Последние возы полюдного обоза еще не скрылись из виду, еще гудели сурмы
[113]
, когда люди стали расходиться. Направилась к своему терему и княгиня Милонега с красивым охранником. Девки и бабы на пригожего варяга заглядывались. Ишь какой — шапочка соболья лихо сидит на длинных светлых кудрях, полушубок меховой стянут красивым наборным поясом, конем правит, словно играючи. Немудрено, что обычно невзрачная Милонега так расцвела подле него, прямо светится счастьем.
Карина тоже стояла в толпе, провожая варяга грустным взглядом. Обычно она старалась с ним не видеться, что при частых его отлучках с войском было нетрудно. А вот остался он в Киеве… Ну да ладно. Скоро она сама уедет. Пока же, чтобы не кручиниться, поспешила прочь, туда, где шло строительство ее гостевого подворья. Она уже поняла, что ничто так не отвлекает от грусти, как уйти с головой в дела.
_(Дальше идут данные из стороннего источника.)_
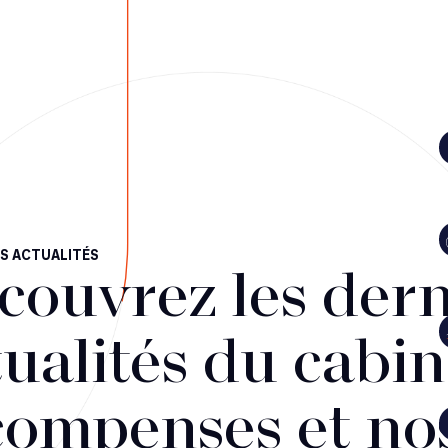
S ACTUALITÉS
couvrez les dern
ualités du cabin
compenses et no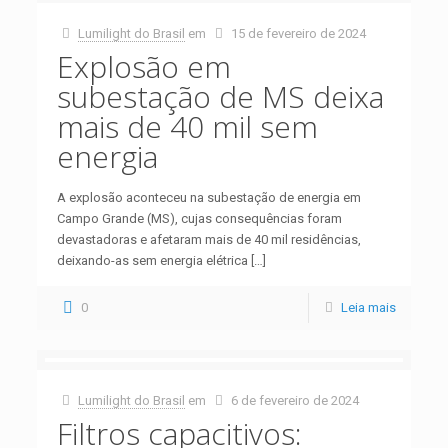
Lumilight do Brasil
em
15 de fevereiro de 2024
Explosão em
subestação de MS deixa
mais de 40 mil sem
energia
A explosão aconteceu na subestação de energia em
Campo Grande (MS), cujas consequências foram
devastadoras e afetaram mais de 40 mil residências,
deixando-as sem energia elétrica
[…]
0
Leia mais
Lumilight do Brasil
em
6 de fevereiro de 2024
Filtros capacitivos: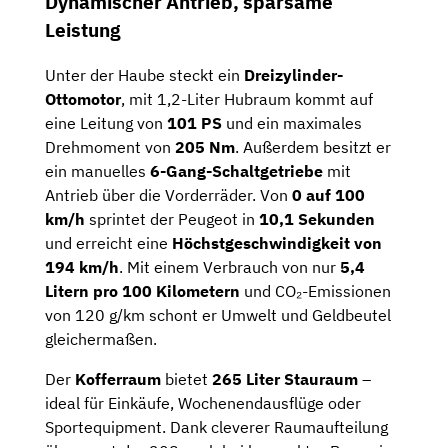
Dynamischer Antrieb, sparsame
Leistung
Unter der Haube steckt ein
Dreizylinder-
Ottomotor
, mit 1,2-Liter Hubraum kommt auf
eine Leitung von
101 PS
und ein maximales
Drehmoment von
205 Nm
. Außerdem besitzt er
ein manuelles
6-Gang-Schaltgetriebe
mit
Antrieb über die Vorderräder. Von
0 auf 100
km/h
sprintet der Peugeot in
10,1 Sekunden
und erreicht eine
Höchstgeschwindigkeit von
194 km/h
.
Mit einem Verbrauch von nur
5,4
Litern pro 100 Kilometern
und CO₂-Emissionen
von 120 g/km schont er Umwelt und Geldbeutel
gleichermaßen.
Der
Kofferraum
bietet
265 Liter Stauraum
–
ideal für Einkäufe, Wochenendausflüge oder
Sportequipment. Dank cleverer Raumaufteilung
А дел у Карины было предостаточно. Микула, как и обещал, застолбил для нее место у речки Глубочицы, и теперь там вовсю кипела работа. Мастера, нанятые за осень, успели вырыть котлованы, расчистили пространство, отгородили забором. Теперь же возводили первые срубы, уже поднявшиеся над подклетями — своего рода цоколями, где позже будут кладовые. Строили мастера без гвоздей. Единственным инструментом был топор, поэтому сами мастеровые называли свою работу не «строить», а «рубить». И рубили они лихо — щепа так и летела, а тяжелые бревна, поднимаемые воротами, укладывали одно на другое, вставляя в пазы, Тут же на костре варили кашу, чтобы мастера могли перекусывать, не отвлекаясь отдела.
Оказавшись на месте будущего гостевого подворья, Карина сразу окунулась в казавшуюся беспорядочной, но такую налаженную работу стройки. Приходилось, и отвечать на вопросы, и спрашивать самой, и следить за прибытием подвод с бревнами, и рассчитываться с лесорубами и возчиками.
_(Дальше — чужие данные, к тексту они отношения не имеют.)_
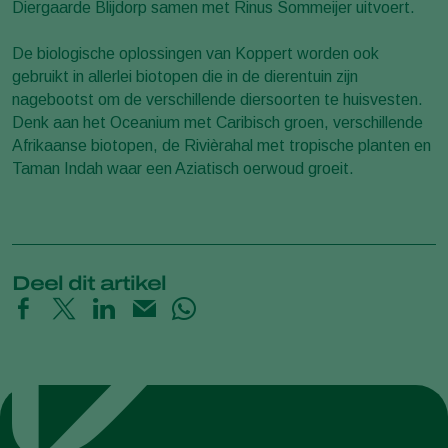
Diergaarde Blijdorp samen met Rinus Sommeijer uitvoert.
De biologische oplossingen van Koppert worden ook
gebruikt in allerlei biotopen die in de dierentuin zijn
nagebootst om de verschillende diersoorten te huisvesten.
Denk aan het Oceanium met Caribisch groen, verschillende
Afrikaanse biotopen, de Rivièrahal met tropische planten en
Taman Indah waar een Aziatisch oerwoud groeit.
Deel dit artikel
Поначалу непривычные к тому, что ими правит баба, мастеровые то и дело задирали ее сальными шутками и едва ли не в зернь разыгрывали, кто первый приголубит пригожую работодательницу. Однако постепенно смирились со строгой девкой. И дело не только в том, что ее покровителем считался боярин Микула, а охранником при ней был суровый Третьяк, которого за плату выходили волхвы после летнего нападения на него. Оказалось, что эта упрямая баба и наказать, и прогнать могла, и воли никому не давала. В советники себе взяла наиболее опытных, сама за всем следила, сама расплачивалась, сама изгоняла нерадивых или слишком буйных. При этом держалась поважнее иной боярыни: и голоса не повысит, но взгляд просто пронзающий, а если что не по ней, церемониться не будет.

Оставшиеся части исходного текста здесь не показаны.